As energy prices rise, they simply cannot unplug.
“I’m worried about the future if things get worse,” Emma says. “How will this affect us as a family, what do we do? It’s very good that someone comes along and says ‘find some extra work, do this and do that’, but I’m having a hard time. now with the job i am doing now and looking after alex i mean alex alone is a full time job he takes care of him.
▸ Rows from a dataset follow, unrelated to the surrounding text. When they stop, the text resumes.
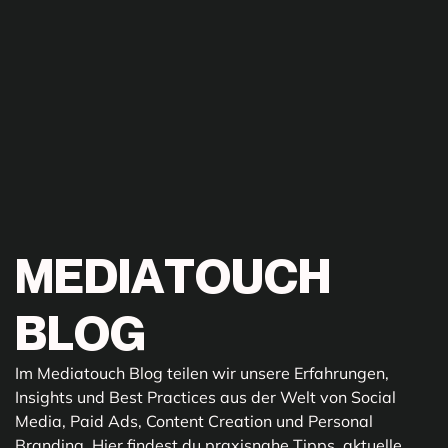
M
E
D
I
A
T
O
U
C
H
B
L
O
G
Im Mediatouch Blog teilen wir unsere Erfahrungen,
Insights und Best Practices aus der Welt von Social
Media, Paid Ads, Content Creation und Personal
Branding. Hier findest du praxisnahe Tipps, aktuelle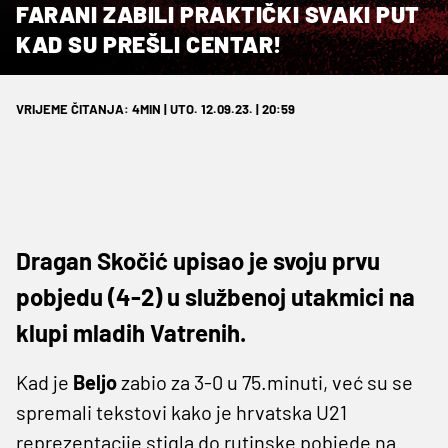
FARANI ZABILI PRAKTIČKI SVAKI PUT
KAD SU PREŠLI CENTAR!
VRIJEME ČITANJA: 4MIN | UTO. 12.09.23. | 20:59
Dragan Skočić upisao je svoju prvu
pobjedu (4-2) u službenoj utakmici na
klupi mladih Vatrenih.
Kad je
Beljo
zabio za 3-0 u 75.minuti, već su se
spremali tekstovi kako je hrvatska U21
reprezentacije stigla do rutinske pobjede na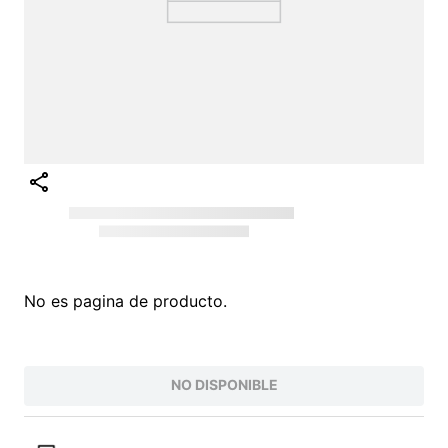
Intenta buscar sinónimos del término deseado
¡EXPLORA NUESTRO CATÁLOGO!
VALORES QUE INSPIRAN
PARA UNA VIDA AUTÉNTICA
Conoce nuestra filosofía O'Neill, nacida del
amor por el surf y la naturaleza. Inspiramos
a vivir la vida al máximo con autenticidad
y pasión. Somos más que una marca de
ropa; somos una comunidad que valora la
innovación, la juventud y la protección del
planeta. Desde nuestras raíces , hemos
evolucionado para ofrecerte productos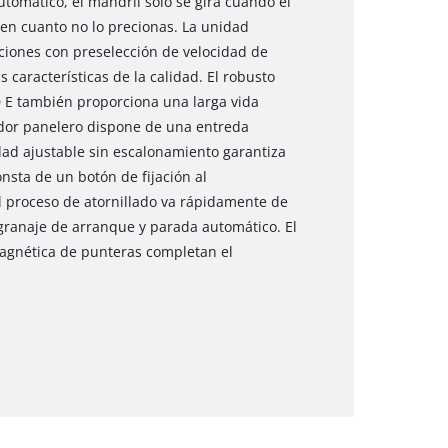
tomático, el mandril sólo se gira cuando el
 en cuanto no lo precionas. La unidad
ciones con preselección de velocidad de
s características de la calidad. El robusto
 E también proporciona una larga vida
ador panelero dispone de una entreda
dad ajustable sin escalonamiento garantiza
nsta de un botón de fijación al
proceso de atornillado va rápidamente de
ranaje de arranque y parada automático. El
magnética de punteras completan el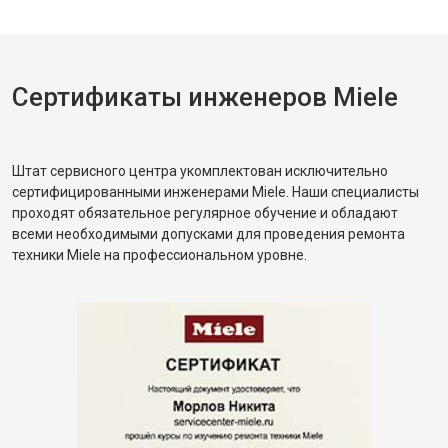
Сертификаты инженеров Miele
Штат сервисного центра укомплектован исключительно
сертифицированными инженерами Miele. Наши специалисты
проходят обязательное регулярное обучение и обладают
всеми необходимыми допусками для проведения ремонта
техники Miele на профессиональном уровне.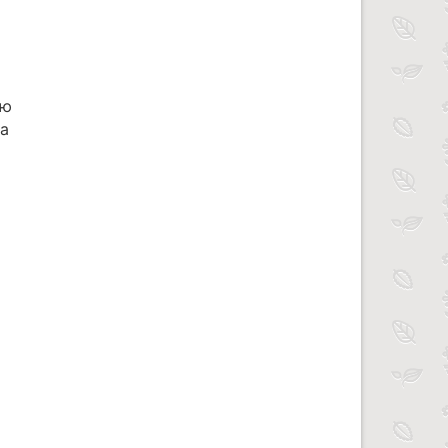
ью
ва
м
“I just have to go with what I can, I guess.”
For Emma’s family and families like hers in the area, respite is offered at a nearby care center for children and youth with disabilities and complex health needs.
Called “Brighter Dayz”, the center was set up by Emma and other local parents when other childcare services closed just before the first COVID-19 lockdown.
The facility was entirely built and funded by the community and has become a lifeline for families.
Andrea Mordechai drives around the town of St Helen’s for half an hour to bring her 13-year-old son Jack there once a week.
“It’s stressful enough raising a child with a disability,” Andrea tells us, “and right now, with the price of everything going up, it’s even more worrying. It’s just unaffordable.”
“Coming here is support at the end of the day, and there’s not a lot of that at the minute.”
The community has come together in Wigan to provide the children and their families with much needed support.
And which they fear, as prices rise and budgets tighten, will become harder to find.